OOD4NLU

This repository contains the code for the work Out-of-domain detection for natural language understanding in dialog systems.

The POG folder contains the pseudo OOD sample generation model code. The CNN_KL folder contains the code for a CNN-based text classifier with KL regularization.

All these codes are developed and tested using TensorFlow 1.12.0 and python 3.6.5.

Usage of POG

Install dependency

pip install -r requirements.txt

Make a new project folder (for example, project). Copy the config.json file to this folder, and make a new data folder.

mkdir project
cp ${code-folder-of-POG}/config.json project/
cd project
mkdir data

Put the following files in the data folder: ind_train, ind_dev, ood_dev, ind_test, ood_test. Each file is a tab-separated file with two columns. The first column is the intent name, and the second column is the sentence. We have prepared the CLINC150 dataset for you in POG/data. Note that the POG model does not need to use OOD data for training.

translate	in spanish, meet me tomorrow is said how
translate	in french, how do i say, see you later
translate	how do you say hello in japanese

Change the project/config.json file to specify which data file to use.

train_file: the training file of IND data, which is ind_train
ind_valid_file: the validation file of IND data, which is ind_dev
ood_valid_file: the validation file of OOD data, which is ood_dev
ind_test_file": the test file of IND data, which is ind_test
ood_test_file": the test file of OOD data, which is ood_test

Note that our code will automatically look into the data folder for these files.

You can also specify some important hyperparameters:

word_vocab_size: maximum number of words in the vocabulary (important!)
pretrained_embed: whether to use the pretrained embedding (You can use the GloVe embedding for example)
max_decode_len: the maximum length of the decoded sentence
max_epoch: the maximum number of epochs
max_utter_len: the maximum length of the input utterance (used in the preprocessing step)
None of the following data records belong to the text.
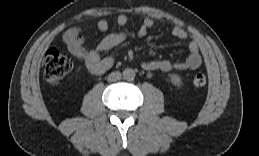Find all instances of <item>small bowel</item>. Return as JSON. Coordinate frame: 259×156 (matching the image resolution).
<instances>
[{
	"label": "small bowel",
	"instance_id": "small-bowel-1",
	"mask_svg": "<svg viewBox=\"0 0 259 156\" xmlns=\"http://www.w3.org/2000/svg\"><path fill=\"white\" fill-rule=\"evenodd\" d=\"M129 21L126 14H121L117 18V23L120 26H125ZM152 18H145L140 30V35H145L147 31L154 26ZM100 31H106L109 28L107 20H100L97 24ZM175 38L180 40L191 39L189 43V55L183 61L171 62L169 60H151L142 63V68L146 71H184L195 70L202 63V57L198 42L192 38L183 28L174 27L171 31ZM126 38L123 32L109 33L92 48H85V37L79 27H72L66 30L63 34V41L66 44L69 52L78 60L82 61L90 72L94 74H102L109 70L113 65L111 57H103L101 53L122 43Z\"/></svg>",
	"mask_w": 259,
	"mask_h": 156
}]
</instances>
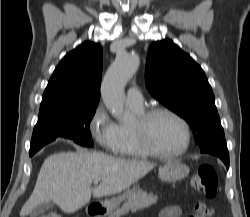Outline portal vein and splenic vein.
<instances>
[{"label": "portal vein and splenic vein", "instance_id": "portal-vein-and-splenic-vein-1", "mask_svg": "<svg viewBox=\"0 0 250 217\" xmlns=\"http://www.w3.org/2000/svg\"><path fill=\"white\" fill-rule=\"evenodd\" d=\"M100 179H95L94 180V185H97L99 183Z\"/></svg>", "mask_w": 250, "mask_h": 217}]
</instances>
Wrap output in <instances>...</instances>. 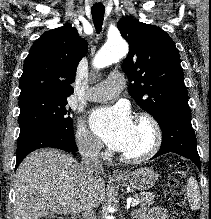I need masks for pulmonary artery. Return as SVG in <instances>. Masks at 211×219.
Returning <instances> with one entry per match:
<instances>
[{"mask_svg": "<svg viewBox=\"0 0 211 219\" xmlns=\"http://www.w3.org/2000/svg\"><path fill=\"white\" fill-rule=\"evenodd\" d=\"M125 84V76L119 71H113L108 78L91 87L86 94V99L93 102L106 101L114 97Z\"/></svg>", "mask_w": 211, "mask_h": 219, "instance_id": "obj_1", "label": "pulmonary artery"}]
</instances>
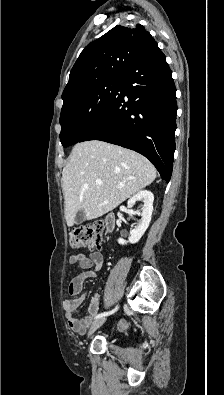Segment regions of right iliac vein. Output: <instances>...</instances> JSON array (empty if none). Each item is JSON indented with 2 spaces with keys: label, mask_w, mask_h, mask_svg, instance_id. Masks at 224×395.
Listing matches in <instances>:
<instances>
[{
  "label": "right iliac vein",
  "mask_w": 224,
  "mask_h": 395,
  "mask_svg": "<svg viewBox=\"0 0 224 395\" xmlns=\"http://www.w3.org/2000/svg\"><path fill=\"white\" fill-rule=\"evenodd\" d=\"M105 321H106V318L96 319L90 326V329H89V332H88V337L92 333H94L99 327H101Z\"/></svg>",
  "instance_id": "obj_1"
}]
</instances>
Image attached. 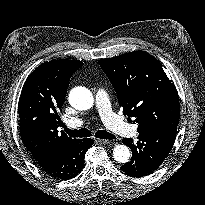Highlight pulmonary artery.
Segmentation results:
<instances>
[{"mask_svg": "<svg viewBox=\"0 0 205 205\" xmlns=\"http://www.w3.org/2000/svg\"><path fill=\"white\" fill-rule=\"evenodd\" d=\"M95 104L100 113V116L112 132L119 135H135L137 133V127L126 123L121 119L112 109L109 101L108 94L105 89L99 88L95 96ZM83 124V120L74 119L68 121L70 127H80Z\"/></svg>", "mask_w": 205, "mask_h": 205, "instance_id": "1", "label": "pulmonary artery"}]
</instances>
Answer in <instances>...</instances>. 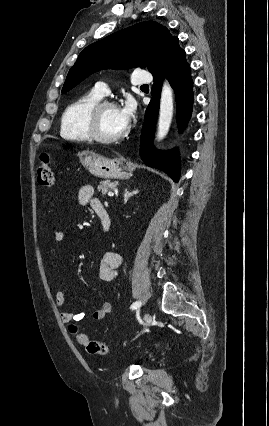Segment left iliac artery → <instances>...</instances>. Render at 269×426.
Masks as SVG:
<instances>
[{
	"mask_svg": "<svg viewBox=\"0 0 269 426\" xmlns=\"http://www.w3.org/2000/svg\"><path fill=\"white\" fill-rule=\"evenodd\" d=\"M141 306V302L140 301H136L135 303H133L131 306H130V309H136V308H139Z\"/></svg>",
	"mask_w": 269,
	"mask_h": 426,
	"instance_id": "left-iliac-artery-1",
	"label": "left iliac artery"
}]
</instances>
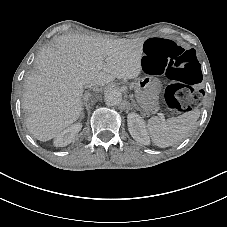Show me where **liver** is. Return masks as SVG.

Change to the code folder of our POG implementation, and use the following command to train the POG model:

cd ${code-folder-of-POG}
python main.py --config ${path-to-project/config.json} --gpu {gpu}

After the POG model is trained, use the following command to sample utterances from the trained model:

python generate.py --config ${path-to-project/config.json} --gpu {gpu} --outfile {outfile} --count {50000} --is_sample True --sample_t 1.0

Usage of CNN_KL

To train the CNN text classifier, you need to prepare a set of OOD data. For example, you can use the above POG model to generate pseudo OOD data, or sample from whatever text corpus for OOD data. After obtaining the OOD data, you can use the following steps to train the CNN text classifier with the KL regularization.

Install dependency

pip install -r requirements.txt

Make a new project folder (for example, project). Copy the config.json file to this folder, and make a new data folder.

mkdir project
cp config.json project/
cd project
mkdir data

Put the following files in the data folder: ind_train, ind_dev, ood_dev, ind_test, ood_test, fake_ood. Each file is a tab-separated file with two columns. The first column is the intent name, and the second column is the sentence. We have prepared the CLINC150 dataset for you in CNN_KL/data, along with a set of pseudo OOD data (i.e., fake_ood) generated using the POG model. The classifier will use these pseudo OOD samples to calculate the KL regularization loss.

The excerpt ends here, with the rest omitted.